34 plátanos
- isoladosproj
- 2 de jun. de 2020
- 3 min de leitura
Por Bianca Zilio Scottá
No ano de 2000, Daniela e Clóvis André Schumann começaram a namorar e
resolveram construir, no terreno da mãe de Clóvis, um pequeno apartamento para
alugar. Dia 27 de junho. A cada ano que a construção fazia aniversário, crescia
cada vez mais, tanto para os lados, quanto para cima. Se os queridos hóspedes
ficassem um ano sem visitá-la, quase não reconheceriam o local. Um apartamento
se tornou um sonho. Os clientes cresceram. Hoje, são 34 apartamentos tipicamente
alemães, localizados na Serra Gaúcha, em Nova Petrópolis. A Pousada. “Sempre
foi uma loucura, ela crescia muito rápido”. Daniela se diverte relembrando o início de
tudo.
A Pousada amadureceu muito ao longo dos 20 anos de vida. Sofreu crises,
mas sempre achava um jeito de seguir em frente. Até que, no dia 13 de março, teve
que fechar, devido a pandemia. Foi a primeira vez em que ela realmente fechou as
portas. Foi para a saúde de todos, claro. Mas as contas continuam a chegar e,
fechados, a família não possui outra renda. “Está sendo um momento muito
marcante. Nós passamos por dificuldades, mas sempre conseguimos dar a volta por
cima”. Daniela ainda tem esperanças. Uma nova estrutura, que estava sendo
construída para celebrar as duas décadas de serviços, está parada. A festa de
comemoração, que duraria um final de semana inteiro, cancelada. Um sonho
atingido em cheio e exatamente no coração.
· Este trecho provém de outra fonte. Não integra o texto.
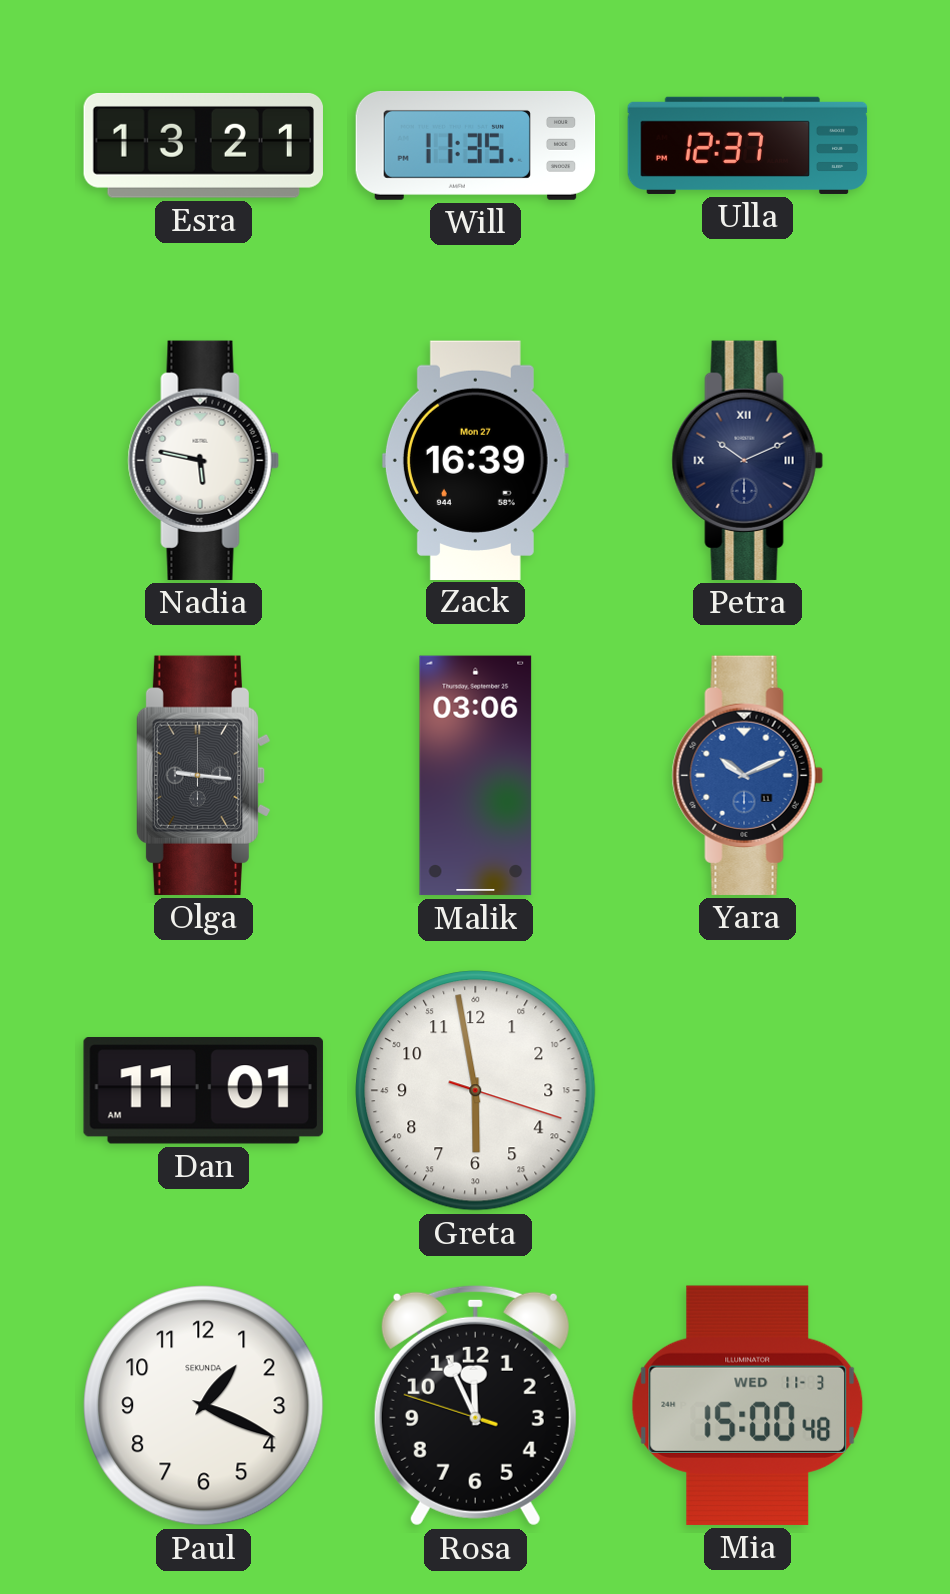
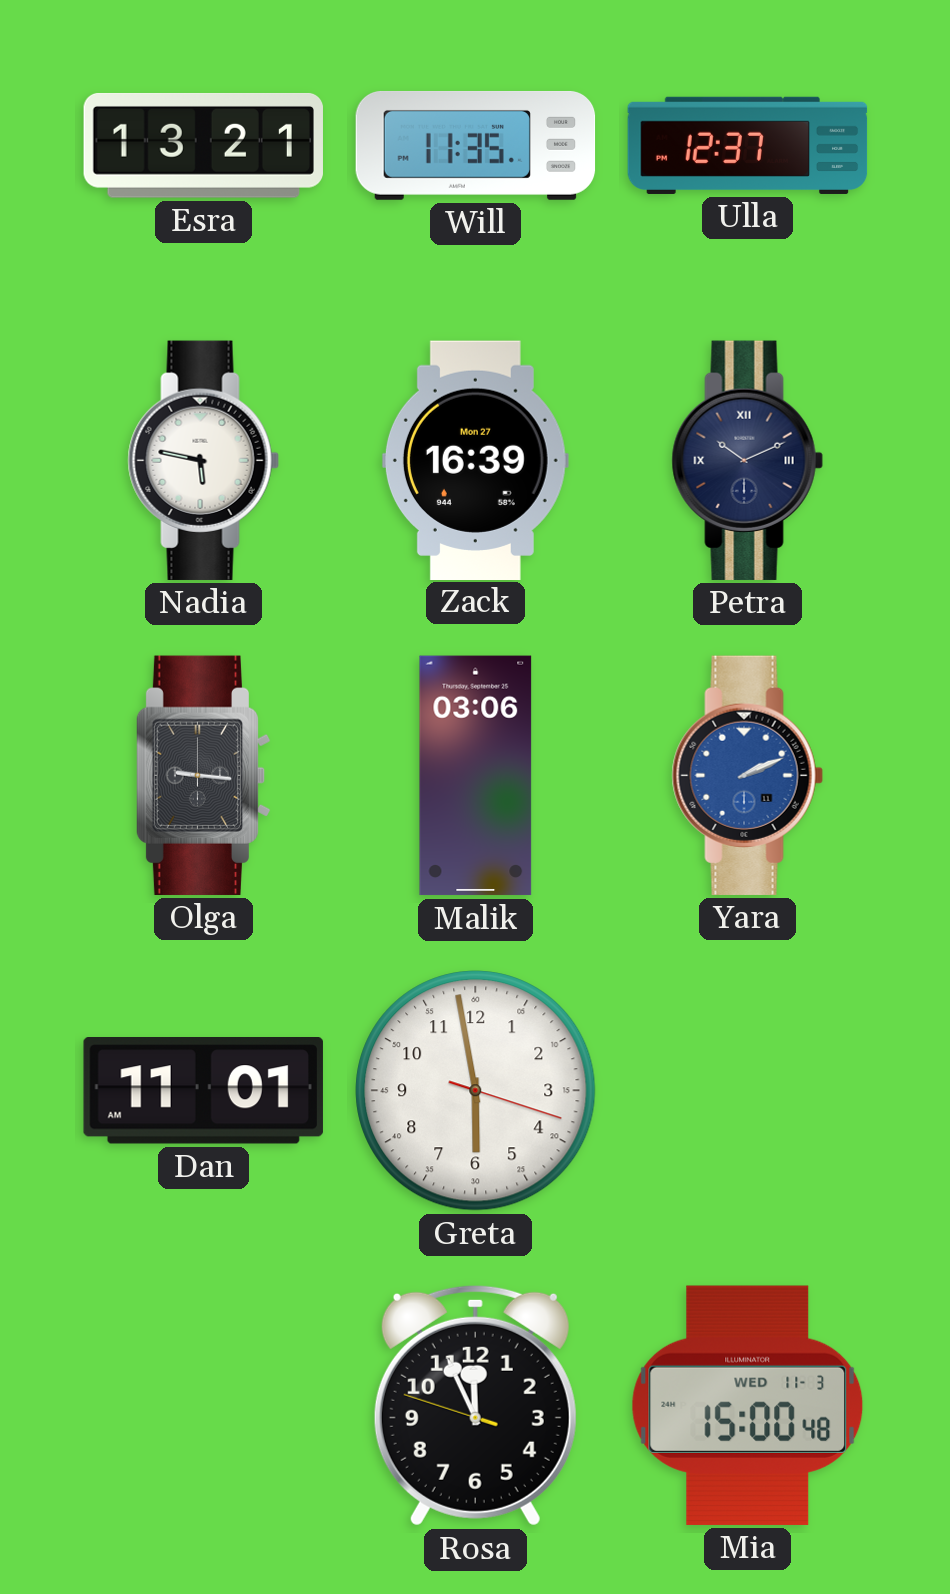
Yara: 10:11 -> 2:11
Paul: 1:19 -> none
A tristeza dominou o casal nas primeiras semanas do fechamento. Para
quem sempre lidou com pessoas e estava acostumado com a Pousada cheia, o
silêncio incomoda. Quase ninguém é capaz de tolerá-lo por muito tempo. Machuca.
A falta de contato, ainda mais. Por enquanto, nenhuma nova história está sendo
ouvida. Nenhum novo rosto está sendo conhecido pela primeira vez. Mas o barco
precisa continuar navegando. “Se deixarmos a peteca cair, acabamos ficando
doentes”. A preocupação da dona do estabelecimento é nítida em sua voz. Ninguém
estava preparado. E ninguém sabe o que ainda está por vir.
Ter que recomeçar, sentar e repensar tudo o que já foi feito, fez o casal se
lembrar de quando só havia um apartamento. Vinte anos de história. Duas décadas
em que a Pousada foi lar, mesmo que por pouco tempo, para centenas de pessoas.
Noites frias de inverno. Noites quentes de verão: a “safra” do estabelecimento.
Turistas que escolheram a dedo um local de descanso, de paz e de calmaria.
Clientes que não optaram por Gramado e sim por Nova Petrópolis.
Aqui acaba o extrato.